Days. When a charterparty provides for laytime to be fixed or calculable this can be referred to a number of "days". The number of days is sometimes called "laydays" but this term is better used for the "Laydays and Cancelling" clause.
Document of title. In modern international trade and shipping this is probably the most important characteristic of the bill of lading. A "document of title" is a document that enables the holder (the person who "possesses" it) to deal with the goods described in it as if he was the owner. "Title" is the right to ownership. "Ownership" can be explained as the right of using, altering, disposing of (that is, selling) and destroying the goods. This "ownership" or "title" can be transferred by a formal transfer of the document, such transfer being an "endorsement" and/or delivery of the document itself.
Depth.
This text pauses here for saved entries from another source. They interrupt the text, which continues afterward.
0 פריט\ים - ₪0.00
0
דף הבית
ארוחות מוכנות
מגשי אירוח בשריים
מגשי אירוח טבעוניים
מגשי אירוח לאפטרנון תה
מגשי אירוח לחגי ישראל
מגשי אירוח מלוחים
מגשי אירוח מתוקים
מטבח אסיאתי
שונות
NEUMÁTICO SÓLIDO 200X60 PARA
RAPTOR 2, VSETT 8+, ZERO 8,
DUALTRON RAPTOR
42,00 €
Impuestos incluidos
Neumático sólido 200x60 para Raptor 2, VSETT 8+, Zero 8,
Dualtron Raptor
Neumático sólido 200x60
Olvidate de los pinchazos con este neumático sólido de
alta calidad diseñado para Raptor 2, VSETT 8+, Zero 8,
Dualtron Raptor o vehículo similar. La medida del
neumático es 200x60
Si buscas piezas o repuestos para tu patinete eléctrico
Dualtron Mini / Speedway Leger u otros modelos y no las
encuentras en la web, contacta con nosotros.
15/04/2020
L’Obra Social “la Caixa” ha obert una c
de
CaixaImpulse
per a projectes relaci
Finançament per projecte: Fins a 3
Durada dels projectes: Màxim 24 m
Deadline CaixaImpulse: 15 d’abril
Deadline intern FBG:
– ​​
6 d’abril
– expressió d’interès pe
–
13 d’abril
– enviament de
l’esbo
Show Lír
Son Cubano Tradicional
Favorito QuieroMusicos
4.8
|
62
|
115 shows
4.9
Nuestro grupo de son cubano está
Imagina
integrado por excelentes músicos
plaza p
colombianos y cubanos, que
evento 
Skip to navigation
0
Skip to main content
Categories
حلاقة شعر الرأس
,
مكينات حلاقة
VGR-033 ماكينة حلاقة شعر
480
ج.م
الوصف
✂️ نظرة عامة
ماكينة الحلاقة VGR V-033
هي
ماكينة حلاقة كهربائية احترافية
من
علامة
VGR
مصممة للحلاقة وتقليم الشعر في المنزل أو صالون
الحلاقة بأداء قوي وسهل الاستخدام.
The depth is the vertical distance measured from the keel to the deck. The extreme depth is the depth measured at the ship’s side from the uppermost continuous deck to the lower point of the keel. The moulded depth is measured from the top of the keel plate (the “base line”) to the underside (that is, the heel) of the deck beam at the ship’s side amidships.
Days on demurrage. These are days by which the agreed number of laydays for loading or discharge is exceeded. In some charters a limited fixed number of days on demurrage is agreed, in addition to the laytime allowed. Shipowners are entitled to damages for detention if, after demurrage days have expired, further delay is experienced.